# Duals not appreciated until older age



## cyamitide (Jul 8, 2010)

Something that seems a prevalent pattern: duals don't appreciate one another in their younger years, and what more they may even try to depreciate one another (by younger I mean <25 years of age). After attaining some maturity and having a couple of relationships, duals being to show some appreciation for one another. 

Does anyone have dual stories from younger age bracket? Would you say that you were attracted to your duals while in school and college?


----------



## Boolean11 (Jun 11, 2012)

cyamitide said:


> Something that seems a prevalent pattern: duals don't appreciate one another in their younger years, and what more they may even try to depreciate one another (by younger I mean <25 years of age). After attaining some maturity and having a couple of relationships, duals being to show some appreciation for one another.
> 
> Does anyone have dual stories from younger age bracket? Would you say that you were attracted to your duals while in school and college?

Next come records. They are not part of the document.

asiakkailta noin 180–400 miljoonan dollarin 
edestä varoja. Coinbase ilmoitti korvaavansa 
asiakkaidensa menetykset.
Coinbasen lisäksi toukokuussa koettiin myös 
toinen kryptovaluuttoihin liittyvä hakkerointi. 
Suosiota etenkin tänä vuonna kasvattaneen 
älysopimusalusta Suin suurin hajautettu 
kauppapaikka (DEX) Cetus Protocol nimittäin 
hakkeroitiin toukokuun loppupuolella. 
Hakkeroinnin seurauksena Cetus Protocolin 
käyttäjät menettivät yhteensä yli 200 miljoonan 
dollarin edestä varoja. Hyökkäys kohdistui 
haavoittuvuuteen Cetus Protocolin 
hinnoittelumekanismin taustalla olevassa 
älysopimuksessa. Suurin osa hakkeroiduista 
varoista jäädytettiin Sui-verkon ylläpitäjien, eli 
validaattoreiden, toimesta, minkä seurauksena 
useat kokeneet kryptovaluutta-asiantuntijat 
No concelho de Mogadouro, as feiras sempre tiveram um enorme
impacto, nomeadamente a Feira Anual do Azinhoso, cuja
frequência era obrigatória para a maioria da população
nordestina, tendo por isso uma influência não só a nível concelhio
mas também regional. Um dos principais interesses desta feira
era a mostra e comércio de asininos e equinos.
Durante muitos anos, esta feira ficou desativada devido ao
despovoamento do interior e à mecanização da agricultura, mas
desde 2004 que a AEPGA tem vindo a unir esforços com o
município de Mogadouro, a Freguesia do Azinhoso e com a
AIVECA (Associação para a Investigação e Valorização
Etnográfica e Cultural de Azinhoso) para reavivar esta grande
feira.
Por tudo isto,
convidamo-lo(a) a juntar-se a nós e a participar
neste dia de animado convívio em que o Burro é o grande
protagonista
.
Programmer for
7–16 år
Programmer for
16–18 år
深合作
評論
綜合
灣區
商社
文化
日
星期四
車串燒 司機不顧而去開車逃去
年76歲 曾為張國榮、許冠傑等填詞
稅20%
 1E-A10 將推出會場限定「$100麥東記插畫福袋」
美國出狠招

I implemented it as part of my type development in the version of Socionics I've been building. I'm an ILI without a big problem with ethics or sensing


----------



## Random Ness (Oct 13, 2010)

I had an LSE friend growing up and knew an IEI-SLE pair of friends. We all had constant disagreements, but different ways of responding. The will of the LSE and SLE would try and control the IEI and I. I was annoyed at the SLE's attempts but the IEI stood against them, and vice versa for the LSE. The SLE was annoyed at my refusal to go along with her, but the LSE accepted me, and vice versa for the IEI.

It was a strange quad of friends. The SLE and IEI were and still are best friends. I had a falling out with the SLE and IEI (i could analyze that using intertype relations all day long!). The LSE is friends but not best friends with us all.

I had an LSE roommate recently and our friendship never started. We could never figure out what to say to each other. It was very awkward, and she moved out after first semester.

I have another LSE friend right now (still in college) and I'm drawn to her. Being around LSEs has made me appreciate their academic achievements, and I wish their diligence would rub off on me.


----------



## zelder (Apr 17, 2011)

I must admit that I was not attracted to my dual type in my younger years. I never envisioned marrying an ESFj. I was attracted to ISFj / INFj types. i had never had any dual friends or family and so duality was difficult for me to get used to. I have grown to appreciate duality more and more the longer I am in the relationship.


----------



## Mostly Harmless (Oct 16, 2011)

I don't think I ever met any LIEs in my younger years, or if I did, I must have overlooked them. Closest I got was my semi-dual LSE best friend, whom I met freshman year of college.


----------



## Tainted Streetlight (Jun 13, 2011)

I started off pretty exclusively being attracted to my comparitive and my super-ego. Then I dated an extinguishment, semi dual, mirage, and recently my supervisor (with a brief stint with my identical). I think this is the trend, but it can most easily be explained by the fact people take time to figure out what they want from relationships. Even the ILE (me) who is known to be the seeker and theorizer. Its only recently that I'm beginning to understand what I want from relationships. Still not sure about it though.


----------



## Tainted Streetlight (Jun 13, 2011)

Also, it's possible that you need to develop (or be developing) that "dual-seeking" block before you can find interest in your dual. That is... if you don't want to be good at the thing your dual is good at, why would there be communication (or even, why would you guys meet) if you're not interested in the fields they've been interested in their whole lives?


----------



## itsme45 (Jun 8, 2012)

Tainted Streetlight said:


> I started off pretty exclusively being attracted to my comparitive and my super-ego. Then I dated an extinguishment, semi dual, mirage, and recently my supervisor (with a brief stint with my identical). I think this is the trend, but it can most easily be explained by the fact people take time to figure out what they want from relationships. Even the ILE (me) who is known to be the seeker and theorizer. Its only recently that I'm beginning to understand what I want from relationships. Still not sure about it though.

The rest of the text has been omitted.